This is the week that the San Francisco Giants were eliminated from the 2013 race for the National League West title. Soon they will also be eliminated from the NL Wild Card chase– both the Giants and the New York Mets were recently 17 games out in the NL Wild Card standings.

Hangin' out with the Mr. Met mascot. That's the kind of company the 2012 World Champions are keeping these days.

So we're officially free to start seriously considering San Francisco's 2014 MLB season which kicks off in six months and three weeks– on Monday March 31, 2014 in Arizona.

And there is every reason to believe the Giants can regroup and come back next year with a strong, contending team.

But before we dive into the good news about this team's future, there is one very large elephant that needs to be put on the table (followed by repeatedly pounding the table with our fists). Only then we can freely get into what this team needs to do, and speculation about what they will do.

The 2013 San Francisco Giants are 66-80, 20 games out of first place in the NL West. Their offense is 26th out of 30 MLB teams in runs scored with 556. To contrast, the Boston Red Sox lead all of baseball with 766 runs– 210 runs more than the Giants. San Francisco is 29th overall in home runs with 89.

Giants pitchers are 21st of 30 MLB teams in ERA (4.05) and 20th in WHIP (1.32).

My point here is, what happened in 2013 wasn't a fluke. It wasn't a series of bad breaks that could easily have gone the other way. It wasn't an unlucky inning here or there that made all the difference between a good season and a failed season. This was a global, catastrophic, season-long implosion of stinky poo.

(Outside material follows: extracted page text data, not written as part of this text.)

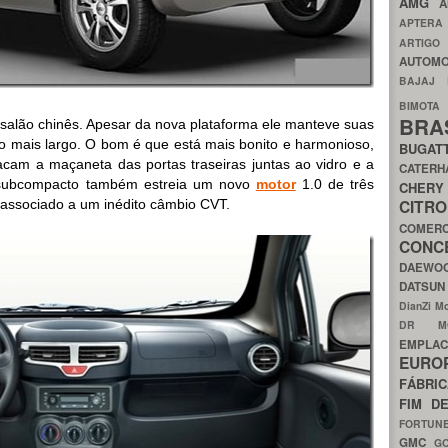
AMG
A
APTER
ARTIG
AUTOMO
BAJAJ
BIMOT
BRA
alão chinês. Apesar da nova plataforma ele manteve suas
 mais largo. O bom é que está mais bonito e harmonioso,
BUGAT
acam a maçaneta das portas traseiras juntas ao vidro e a
CATER
 subcompacto também estreia um novo
motor
1.0 de três
CH
CIT
r associado a um inédito câmbio CVT.
COMER
CON
DAEW
DATSU
DianZi M
DR 
EMPL
EURO
FÁBRI
FIM D
FORTUN
GMC
G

Sometimes it's hard to see the harsh realities. The Giants organization is in the business of being all positive all the time, so don't look there for anything other than the date of next fan giveaway day.

Same goes for the local broadcasters, who continue to sing the praises of Ryan Vogelsong (3-5, 1.62 WHIP, 5.82 ERA), or repeat for the 26th time that Tim Lincecum has finally turned it all around (9-13, 1.33 WHIP, 4.40 ERA). And I realize that's part of their job and I respect that.

But to understand the depth of the 2013 morass, we might start looking at the numbers and the statistical trending on our own. That way we might begin to fully understand how the Giants came to be 20 games out of first place. And that's our starting place to examine exactly where this team needs to go over the next six months to become relevant once again in the National League.

Let's begin with some breaking news: the retooling of the 2013 San Francisco Giants isn't just about getting a power hitter and a starter.

Sure, both the offense and starting pitching need serious help, but there's also a series of systemic problems within the organization that have to be addressed: the inability to make major trades, the lack of position players being produced in the minor leagues, the "cross-your-fingers" strategy of signing cheap marginal players and giving them critical roles.

All of which can be fixed, both short term and long term. And all of which I believe will be fixed.

Over the next couple of months The Giants Cove will conduct a four-way breakdown of what the renewed and retooled San Francisco Giants should look like:

> Offense. Scoring runs has been undervalued and neglected by the front office for years. There is no reason for this team not to have power hitters. Period.     

> Starting pitching, which has long been the key to Giants success, is now sitting in the front yard up on blocks and getting old and rusty.

> The bullpen. If management really believes a solid pen is the key to winning, why did they allow the 2013 bullpen to fall apart?

> Outfield and infield defense. We all agree that excellent defense is important. But even the best gloves in the game can't begin to replace the lack of a serious offense. Sometimes you have to choose one or the other. 

As we get closer to the 2014 season let's also agree to one very spiritually important commitment: there will be no whining about the Los Angeles Dodgers and their deep pockets. The San Francisco Giants are in the top 10 teams with the highest MLB team revenue, so their pockets are more than deep enough to get the job done if the desire is there.

Trust me. The San Francisco Giants' 2014 season will be all about success, not excuses.